The problem with makeup brushes
Makeup brushes can be insanely expensive. To get you to buy them, people will tell you they're an investment. And they're right. Makeup brushes aren't like makeup. They don't go bad, and you never use them up.
Need proof? I have brushes that are 20 years old.
That's the good and bad news about makeup brushes. You buy them, and sooner or later, they're not getting any love. They're still perfectly good, but maybe they're too scratchy. Maybe they shed. Maybe the handles are too short or too long. Maybe the little hairs go awry (this seems to happen all the time with my lip and eyeliner brushes, where precision is key).
Eventually, if you're like me and have a tendency to accumulate stuff, you end up with a ridiculous number of more-or-less expensive, excellent-quality makeup brushes. And it might be time to declutter. So join me, Internet, as I run through my inventory of brushes, and decide which to pitch and which to keep.
Where to start
I decided to start with my face brushes, i.e., blush, foundation, and powder. No need to start fooling around with eye makeup brushes--not yet. I need to husband my resources for that. Baby steps, people.

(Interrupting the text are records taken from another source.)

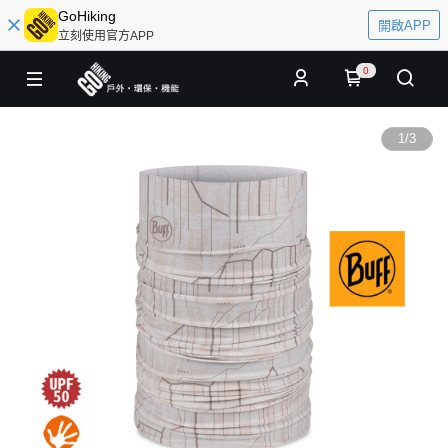
GoHiking
開啟APP
立刻使用官方APP
0
1
/
3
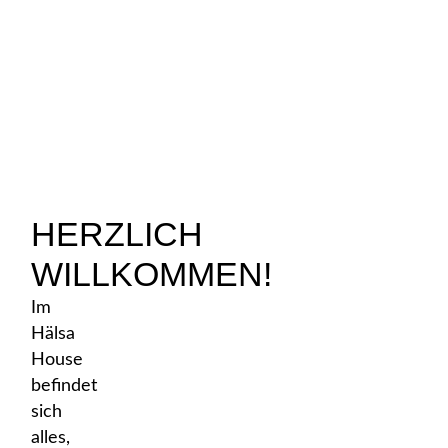
HERZLICH
WILLKOMMEN!
Im
Hälsa
House
befindet
sich
alles,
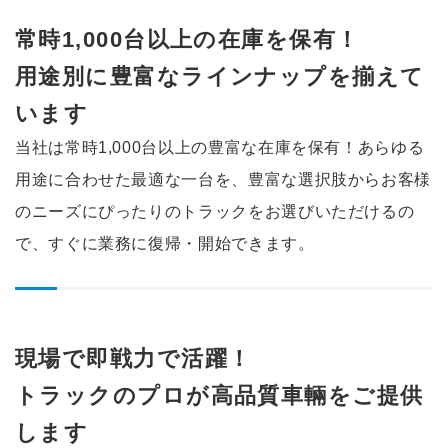
常時1,000台以上の在庫を保有！
用途別に豊富なラインナップを
揃えて
います
当社は常時1,000台以上の豊富な在庫を保有！
あらゆる
用途に合わせた最適な一台を、豊富な選択肢からお客様
のニーズにぴったりのトラックをお選びいただけるの
で、すぐに業務に復帰・開始できます。
現場で即戦力で活躍！
トラックのプロが高品質車輛を
ご提供
します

I took my brushes and laid them out on top of
These are the blush brushes.
|From the top: MAC 168SE contour brush, Chanel blush brush (similar is $55), Shiseido blush brush ($38), MAC 187 duofiber "skunk" brush|
Of these, I would keep the Chanel for blushes that need a bit of persuasion, and the Shiseido, which is insanely soft, for blushes that don't need as much help traveling from the blush pan to my face. The MAC brushes are from one of those Nordstrom Anniversary Sale brush sets, and the quality is sub-par. They can go.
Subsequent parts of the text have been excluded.